We might be tempted to say that faithfulness rather than effectiveness is the goal of a confessing church. Yet we believe this is a false alternative. … For the confessing church to be determined to worship God alone “though the heavens fall” implies that, if these heavens fall, this church has a principle based on the belief that God is not stumped by such dire situations. For the church to set the principle of being the church above other principles is not to thumb our noses at results. It is trusting God to give us the rules, which are based on what God is doing in the world to bring about God’s good results. (p. 46).
We later considered Hauerwas’ example of sending missionaries to Libya rather than soldiers — an example that strikes very close to home in these days.The point is too important not to spend some time reflecting on what this means. Consider the typical American Church of Christ. We don’t put a flag on the stage; we send out missionaries — but we send out more soldiers than missionaries. I’m not a pacifist, but I do think our churches should be sending more missionaries than soldiers. We should be Kingdom-centered people, and so Kingdom choices should be typical. Not everyone is gifted to mission work, but far more are than we send.

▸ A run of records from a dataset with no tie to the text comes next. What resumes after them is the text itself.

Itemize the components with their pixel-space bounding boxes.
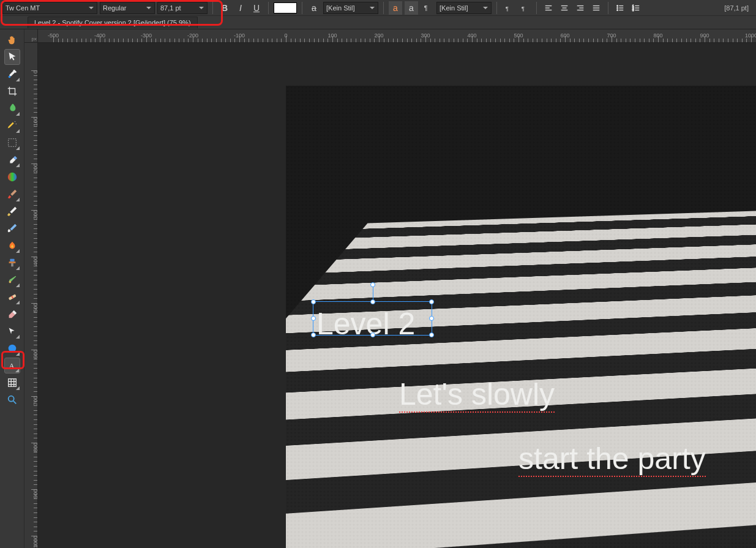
ruler-h-tick-label: 700	[607, 32, 616, 39]
separator	[212, 2, 213, 14]
leading-readout: [87,1 pt]	[724, 4, 754, 12]
svg-line-37	[13, 401, 16, 404]
color-picker-tool[interactable]	[4, 66, 20, 82]
svg-point-27	[8, 76, 10, 78]
font-size-select[interactable]: 87,1 pt	[157, 2, 208, 14]
ruler-vertical[interactable]: 01002003004005006007008009001000	[24, 43, 38, 548]
document-tab[interactable]: Level 2 - Spotify Cover version 2 [Geänd…	[28, 17, 198, 28]
blur-tool[interactable]	[4, 220, 20, 236]
font-style-select[interactable]: Regular	[100, 2, 155, 14]
font-family-select[interactable]: Tw Cen MT	[2, 2, 97, 14]
svg-text:¶: ¶	[522, 4, 525, 11]
svg-rect-31	[9, 261, 15, 263]
align-left-button[interactable]	[542, 1, 555, 15]
ruler-h-tick-label: 400	[467, 32, 476, 39]
italic-button[interactable]: I	[234, 1, 247, 15]
ltr-button[interactable]: ¶	[502, 1, 515, 15]
numbered-list-button[interactable]: 123	[629, 1, 643, 15]
artboard[interactable]: Level 2 Let's slowly start the party	[286, 86, 756, 548]
selection-marquee-tool[interactable]	[4, 135, 20, 151]
ruler-horizontal[interactable]: -500-400-300-200-10001002003004005006007…	[38, 29, 756, 43]
character-style-value: [Kein Stil]	[326, 4, 354, 12]
ruler-h-tick-label: 0	[284, 32, 287, 39]
separator	[383, 2, 384, 14]
align-right-button[interactable]	[574, 1, 587, 15]
ruler-h-tick-label: 600	[560, 32, 569, 39]
paragraph-style-value: [Kein Stil]	[440, 4, 468, 12]
ruler-corner: px	[24, 29, 38, 43]
svg-point-19	[617, 9, 618, 10]
svg-text:¶: ¶	[506, 4, 509, 11]
artwork-text-1[interactable]: Level 2	[316, 306, 415, 342]
grid-tool[interactable]	[4, 375, 20, 391]
underline-label: U	[253, 3, 260, 13]
ruler-h-tick-label: -300	[141, 32, 152, 39]
healing-tool[interactable]	[4, 289, 20, 305]
tool-palette: A	[0, 29, 24, 548]
bullet-list-button[interactable]	[613, 1, 627, 15]
ruler-h-tick-label: 900	[700, 32, 709, 39]
canvas-viewport[interactable]: Level 2 Let's slowly start the party	[38, 43, 756, 548]
artwork-text-3[interactable]: start the party	[518, 441, 706, 476]
paragraph-style-select[interactable]: [Kein Stil]	[436, 2, 492, 14]
gradient-tool[interactable]	[4, 169, 20, 185]
editor-work-area: px -500-400-300-200-10001002003004005006…	[24, 29, 756, 548]
eraser-tool[interactable]	[4, 152, 20, 168]
text-tool[interactable]: A	[4, 358, 20, 373]
separator	[496, 2, 497, 14]
ruler-h-tick-label: 200	[374, 32, 383, 39]
brush-tool[interactable]	[4, 100, 20, 116]
align-center-button[interactable]	[558, 1, 571, 15]
align-justify-button[interactable]	[589, 1, 603, 15]
effects-tool[interactable]	[4, 118, 20, 133]
caps-label: a	[409, 3, 414, 13]
svg-point-15	[617, 5, 618, 6]
font-size-value: 87,1 pt	[160, 4, 181, 12]
smudge-tool[interactable]	[4, 203, 20, 219]
ruler-h-tick-label: 800	[653, 32, 662, 39]
italic-label: I	[239, 3, 242, 13]
ruler-unit-label: px	[32, 36, 37, 42]
svg-point-32	[9, 281, 11, 283]
document-tab-strip: Level 2 - Spotify Cover version 2 [Geänd…	[0, 16, 756, 29]
ruler-h-tick-label: 100	[327, 32, 337, 39]
no-break-button[interactable]: a	[389, 1, 402, 15]
caps-button[interactable]: a	[405, 1, 418, 15]
svg-point-29	[7, 173, 16, 181]
zoom-tool[interactable]	[4, 392, 20, 408]
move-tool[interactable]	[4, 49, 20, 65]
erase-white-tool[interactable]	[4, 306, 20, 322]
text-color-swatch[interactable]	[274, 2, 297, 13]
bold-button[interactable]: B	[218, 1, 231, 15]
bold-label: B	[222, 3, 228, 13]
pan-hand-tool[interactable]	[4, 32, 20, 48]
underline-button[interactable]: U	[250, 1, 263, 15]
no-break-label: a	[393, 3, 398, 13]
context-toolbar: Tw Cen MT Regular 87,1 pt B I U a [Kein …	[0, 0, 756, 16]
separator	[268, 2, 269, 14]
burn-tool[interactable]	[4, 238, 20, 253]
rtl-button[interactable]: ¶	[518, 1, 531, 15]
svg-text:A: A	[9, 362, 14, 370]
ruler-h-tick-label: 300	[421, 32, 430, 39]
ruler-h-tick-label: -200	[187, 32, 198, 39]
crop-tool[interactable]	[4, 83, 20, 99]
ruler-h-tick-label: -500	[48, 32, 59, 39]
artwork-text-3-value: start the party	[518, 441, 706, 477]
artwork-text-2[interactable]: Let's slowly	[399, 377, 555, 412]
paint-brush-tool[interactable]	[4, 186, 20, 202]
clone-stamp-tool[interactable]	[4, 255, 20, 271]
shape-tool[interactable]	[4, 340, 20, 356]
svg-point-34	[8, 345, 16, 353]
artwork-text-2-value: Let's slowly	[399, 377, 555, 413]
font-style-value: Regular	[103, 4, 127, 12]
svg-rect-30	[10, 259, 14, 262]
pen-tool[interactable]	[4, 323, 20, 339]
strikethrough-button[interactable]: a	[307, 1, 321, 15]
svg-point-36	[8, 396, 13, 402]
svg-point-17	[617, 7, 618, 9]
retouch-tool[interactable]	[4, 272, 20, 288]
paragraph-leading-button[interactable]: ¶	[421, 1, 434, 15]
character-style-select[interactable]: [Kein Stil]	[323, 2, 378, 14]
svg-text:3: 3	[632, 9, 634, 12]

Just so, our Christian high schools should be much more about sending missionaries and church planters and raising up “vocational” missionaries (missionaries who are self-supporting) than about SAT scores and athletic scholarships. When our Christian high schools advertise and evaluate themselves based on the same standards as secular schools, well, they just aren’t that Christian, are they?
I have the same concerns re private school mission work that I have re teen program mission work. Those missions are usually actually about the teens — giving the teens a life-changing experience. Missions should be about the mission. Kids should go with adults (including especially but not just their parents) on mission efforts the adults go on because of the mission. Private high schools should not try to replace the church and the family. Rather, they should work with the churches so that their children are active in the adult mission and benevolent works of their congregations. (I know it’d be hard, but it can be done. Maybe not every church will get it, but enough will that the kids can do mission with adults who do mission for the sake of mission and who will lovingly mentor kids to continue in the programs.)
You see, the key to being a confessing church is to have confessing adults, that is, adults who are committed to the mission for the sake of Jesus. They feed the poor out of love, not so they can shove a tract in their hands, but they teach Jesus because they love Jesus and love the people they serve. No bait and switch. They do mission work out of love, not to earn their way to heaven. The adults are active in more than attendance — out of love, not duty and certainly not fear.
Rather, the adults don’t wait for their leaders to come up with a program. Because they love Jesus and those in need, they initiate efforts on their own and invite the rest of the church to join them. Christ rules the church through the Spirit. The elders and staff just help keep it all organized and communicated.
Now, to become this kind of church is no easy or overnight task. It takes time. Let me suggest some steps to take, although the Spirit may refuse to do it in quite this logical order —
1. The leaders must be united. They don’t have to agree on everything. Unity of the eldership is essential. Unity of the elders with the staff is essential. If you’re divided in your leadership, loving each other will be harder than it has to be. Congregational life will be miserable. Get the leadership fixed, even if you have rebuke or even fire some ministers or rebuke or ask some elders to resign. There is no way around this one.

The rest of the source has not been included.